▶ Activity
Only the pictures are to be left out; return the rest of the data exactly as it stands.
[[ Recorded data open ]]
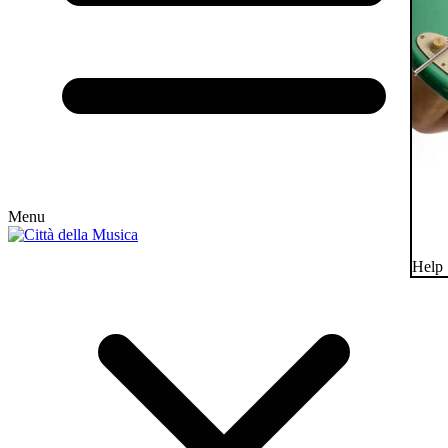
Menu
Help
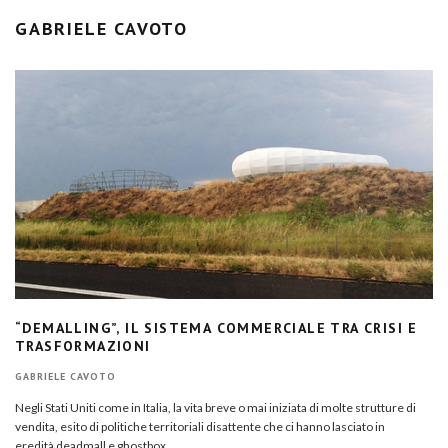
GABRIELE CAVOTO
“DEMALLING”, IL SISTEMA COMMERCIALE TRA CRISI E
TRASFORMAZIONI
GABRIELE CAVOTO
Negli Stati Uniti come in Italia, la vita breve o mai iniziata di molte strutture di
vendita, esito di politiche territoriali disattente che ci hanno lasciato in
eredità deadmall e ghostbox.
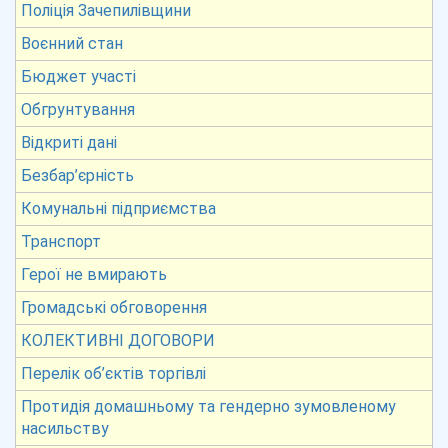
Поліція Зачепилівщини
Воєнний стан
Бюджет участі
Обгрунтування
Відкриті дані
Безбар’єрність
Комунальні підприємства
Транспорт
Герої не вмирають
Громадські обговорення
КОЛЕКТИВНІ ДОГОВОРИ
Перелік об’єктів торгівлі
Протидія домашньому та гендерно зумовленому
насильству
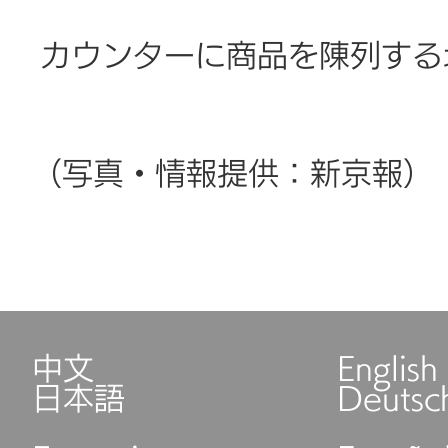
カウンターに商品を陳列する
（写真・情報提供：新京報）
中文
English
日本語
Deutsc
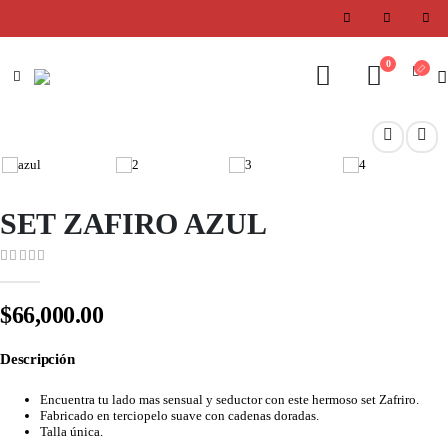
0
SET ZAFIRO AZUL
0
out of 5
$
66,000.00
Descripción
Encuentra tu lado mas sensual y seductor con este hermoso set Zafriro.
Fabricado en terciopelo suave con cadenas doradas.
Talla única.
[[ Recorded data closed ]]
▶ Solution to this exercise
Menu
Help
GABRIELE CAVOTO
“DEMALLING”, IL SISTEMA COMMERCIALE TRA CRISI E
TRASFORMAZIONI
GABRIELE CAVOTO
Negli Stati Uniti come in Italia, la vita breve o mai iniziata di molte strutture di
vendita, esito di politiche territoriali disattente che ci hanno lasciato in
eredità deadmall e ghostbox.
Поліція Зачепилівщини
Воєнний стан
Бюджет участі
Обгрунтування
Відкриті дані
Безбар’єрність
Комунальні підприємства
Транспорт
Герої не вмирають
Громадські обговорення
КОЛЕКТИВНІ ДОГОВОРИ
Перелік об’єктів торгівлі
Протидія домашньому та гендерно зумовленому
насильству
カウンターに商品を陳列する
（写真・情報提供：新京報）
中文
English
日本語
Deutsc
0
SET ZAFIRO AZUL
0
out of 5
$
66,000.00
Descripción
Encuentra tu lado mas sensual y seductor con este hermoso set Zafriro.
Fabricado en terciopelo suave con cadenas doradas.
Talla única.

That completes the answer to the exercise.